許多人知道周恩來總理喜歡海棠花,其實他也喜歡水仙花。且看1959年春,鄧穎超給赴蘇聯訪問的他寫信說:“來:帶給你的水仙花和家書一封,想已到達?你忙得怎麼樣,覺要多睡,酒要少喝,澡要常洗,這是我關心惦記的,回來要檢查哩。”3月31日周恩來回信:“超:西子湖邊飛來紅葉,竟未能迅速回報,有負你的雅意。忙不能作藉口,這次也並未忘懷,只是懶惰該打。”“雅意”便是水仙花無以倫比的特色。水仙花以其素潔清雅,超凡不群,猶若碧波中婷婷玉立的仙子,故有“凌波仙子”的稱譽。她那“含香體素欲傾城”的美姿,“不許淤泥侵皓素”的品質,“不怕曉寒侵”的精神,以及“只憑一勺水過活”,“年年為眾唱春歌”的風格,都受到了人們的讚頌。清代康熙皇帝在《御製見案頭水仙頭偶作二首》裡皇心大悅地吟道:“翠帔緗冠白玉珈,清姿終不汙泥沙。騷人空自吟芳芷,未識凌波第一華。”第二首是“冰雪為肌玉煉顏,亭亭如立藐姑山。群花只在軒窗外,那得移來几案間。”宋代理學家朱熹早在《賦水仙花》中讚歎道:“隆冬凋百卉、江梅歷孤芳。如何蓬艾底,亦有春風香!紛敷翠羽帔,溫豔白玉相。黃冠表獨立,淡然水仙裝。弱植愧蘭蓀,高操催冰霜。湘君謝遺褋,漢水羞捐當。嗟彼世俗人,慾火焚衷腸。徒知慕佳冶,詎識懷貞剛。淒涼《柏舟》志,惻熗《終風》章。桌哉有遺烈,千載不可忘”。寒冬臘月,只有清香飄逸的水仙花,敢與獨發芬芳的臘梅相媲美。當代著名老畫家賴少其生前到漳州百花村深入民間體驗生活,為水仙花揮毫作畫時也不禁讚譽道:“婷婷玉立龍江濱,白裙綠裳黃頭巾;臉不敷粉嫣然笑,明月清風播芳馨。百花村裡水仙花,不慕榮華不染塵;五湖四海飄然去,還是漳州一美人。”
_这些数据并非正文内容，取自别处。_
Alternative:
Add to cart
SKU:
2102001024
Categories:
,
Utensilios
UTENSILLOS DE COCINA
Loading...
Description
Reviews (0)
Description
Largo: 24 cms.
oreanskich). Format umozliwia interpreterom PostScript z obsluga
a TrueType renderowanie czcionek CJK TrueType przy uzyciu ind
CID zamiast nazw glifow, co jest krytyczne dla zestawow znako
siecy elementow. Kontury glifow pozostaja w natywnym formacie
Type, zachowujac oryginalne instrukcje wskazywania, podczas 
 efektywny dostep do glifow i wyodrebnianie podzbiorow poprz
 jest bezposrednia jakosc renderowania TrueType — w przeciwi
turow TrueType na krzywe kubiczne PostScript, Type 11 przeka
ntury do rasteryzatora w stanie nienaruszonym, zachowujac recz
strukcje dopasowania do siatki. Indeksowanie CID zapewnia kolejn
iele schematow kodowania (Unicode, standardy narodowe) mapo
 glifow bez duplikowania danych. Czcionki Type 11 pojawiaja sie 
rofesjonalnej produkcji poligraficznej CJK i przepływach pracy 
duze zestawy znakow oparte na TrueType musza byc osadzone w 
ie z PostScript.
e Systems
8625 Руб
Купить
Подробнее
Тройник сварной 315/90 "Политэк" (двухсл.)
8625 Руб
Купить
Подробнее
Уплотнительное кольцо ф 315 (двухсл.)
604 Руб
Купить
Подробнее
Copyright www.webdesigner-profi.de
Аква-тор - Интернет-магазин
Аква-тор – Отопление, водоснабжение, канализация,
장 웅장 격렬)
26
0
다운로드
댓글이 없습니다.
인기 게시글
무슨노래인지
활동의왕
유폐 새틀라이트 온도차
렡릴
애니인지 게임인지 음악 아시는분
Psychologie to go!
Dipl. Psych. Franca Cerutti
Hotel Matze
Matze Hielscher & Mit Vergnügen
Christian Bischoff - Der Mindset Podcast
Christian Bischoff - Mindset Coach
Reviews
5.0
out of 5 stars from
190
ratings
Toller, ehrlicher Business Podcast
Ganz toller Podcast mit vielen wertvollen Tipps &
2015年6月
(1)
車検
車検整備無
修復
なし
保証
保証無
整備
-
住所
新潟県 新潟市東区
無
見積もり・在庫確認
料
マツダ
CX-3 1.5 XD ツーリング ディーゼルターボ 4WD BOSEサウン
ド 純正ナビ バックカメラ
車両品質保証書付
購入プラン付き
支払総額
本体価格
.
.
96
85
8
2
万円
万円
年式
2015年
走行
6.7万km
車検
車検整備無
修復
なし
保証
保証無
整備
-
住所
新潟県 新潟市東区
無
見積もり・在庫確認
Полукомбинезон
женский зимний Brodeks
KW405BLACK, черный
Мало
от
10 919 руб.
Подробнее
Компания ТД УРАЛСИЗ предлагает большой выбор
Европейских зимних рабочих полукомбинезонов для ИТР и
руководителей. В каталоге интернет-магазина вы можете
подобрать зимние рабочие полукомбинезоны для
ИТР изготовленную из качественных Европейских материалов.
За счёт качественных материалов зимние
據有關專家研究,水仙花不僅有高雅的藝術欣賞價值,而且有極高的醫療藥用價值。《廣群芳譜》說它“根味苦微辛、寒滑無毒,治癰腫及魚骨梗;花作香澤塗身,理髮,去風氣”。伊斯蘭教創始人穆罕默德說過:“倘若你有兩個麵包,請把一個麵包賣掉,然後買一株水仙,因為麵包填肚皮,水仙能養心”。“花香治病”這種新奇療法,我國早已有之,清代醫學家吳尚光所著的《理論駢文》一書中明確指出:“七勝之病,看花解悶,聽曲消愁,有勝於服藥者矣”。水仙花蕊所含的丁香油粉、荼甲醇、卡醇、桂皮醇、芳香油分子與人體鼻腔粘膜之嗅覺細胞接觸後,刺激神經,從而產生了舒適愉快的感覺,使人心情舒暢,精神鎮靜,是一切人造香氣所不可比擬的。難怪圓山腳下的道場康仙祠有詩云:“仙家無藥艾長安,坂下有花香世界。”

這麼說,水仙花可稱味療藥品也是精神補品。從文化層面上說,水仙花還象徵著廉潔、清正、純樸、鄉愁的德治文化。因為郭沫若在讚美水仙花的詩歌中,不吝其意而提到水仙花的特質——“簡簡單單、清清楚楚……只憑一勺水、幾粒石子過活”。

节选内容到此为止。